Comprehensive and Detailed Explanation From Exact Extract:
ISO/IEC 27035-2:2016 is titled “Information security incident management — Part 2: Guidelines to plan and prepare for incident response.” This document provides detailed guidance on establishing an incident response capability, planning for incident response, and implementing effective response actions.

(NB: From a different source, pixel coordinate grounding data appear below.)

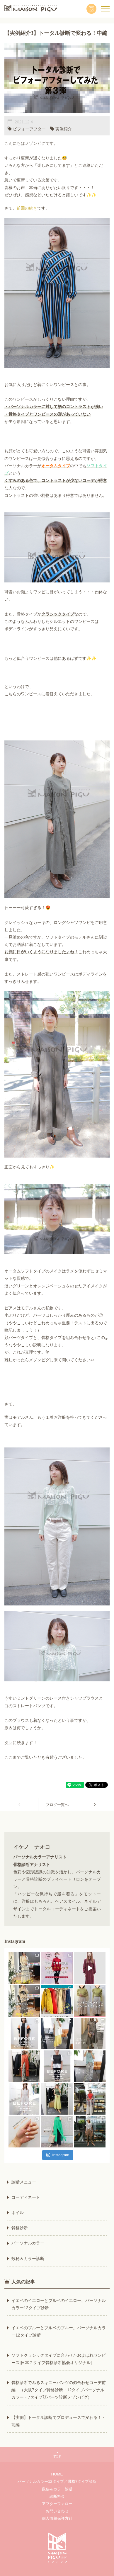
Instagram (57, 2155)
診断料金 (57, 2496)
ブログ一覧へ (57, 1804)
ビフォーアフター (29, 129)
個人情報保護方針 (57, 2518)
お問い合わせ (57, 2511)
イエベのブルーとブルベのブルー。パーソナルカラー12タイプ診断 (58, 2331)
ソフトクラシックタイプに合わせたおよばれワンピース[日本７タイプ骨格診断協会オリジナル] (58, 2359)
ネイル (17, 2212)
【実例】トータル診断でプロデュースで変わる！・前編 (58, 2421)
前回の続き (27, 208)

It also emphasizes the importance of post-incident analysis and lessons learned to improve future incident handling.
Key activities covered in ISO/IEC 27035-2 include:
* Planning and preparing for incident handling (e.g., policy development, roles and responsibilities)
* Establishing and training the incident response team (IRT)

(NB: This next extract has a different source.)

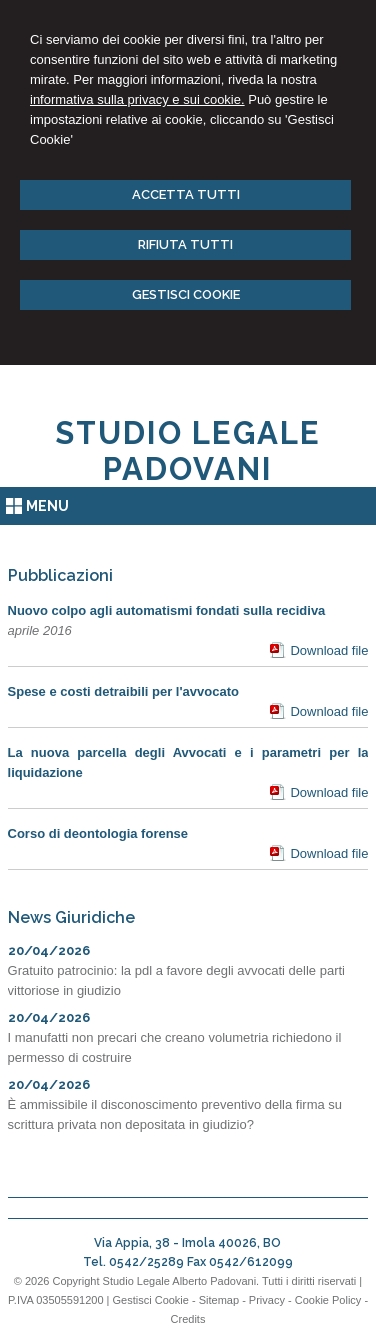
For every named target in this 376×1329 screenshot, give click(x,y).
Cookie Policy (328, 1300)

* Developing communication strategies and escalation procedures
* Conducting root cause analysis and collecting lessons learned
* Applying improvements to prevent recurrence
By contrast:
* ISO/IEC 27035-1 provides high-level principles of incident management (Part 1: Principles).

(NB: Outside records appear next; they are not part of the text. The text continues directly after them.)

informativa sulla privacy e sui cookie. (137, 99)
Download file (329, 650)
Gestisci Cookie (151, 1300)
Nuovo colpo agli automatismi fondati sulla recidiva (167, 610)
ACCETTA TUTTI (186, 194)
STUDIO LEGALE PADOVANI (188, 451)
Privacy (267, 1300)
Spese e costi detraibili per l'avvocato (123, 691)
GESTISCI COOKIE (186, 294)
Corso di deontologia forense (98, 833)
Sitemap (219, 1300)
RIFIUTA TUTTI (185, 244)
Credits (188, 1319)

* ISO/IEC 27037 relates to the handling of digital evidence and is focused more on forensic practices than incident response preparation.
Reference Extracts:
* ISO/IEC 27035-2:2016, Introduction: “This part provides guidance on the planning and preparation necessary for effective incident response and for learning lessons from incidents.”
* ISO/IEC 27035-2:2016, Clause 6.5: “Lessons learned and reporting can help improve future incident response and provide input to risk assessments and control improvements.”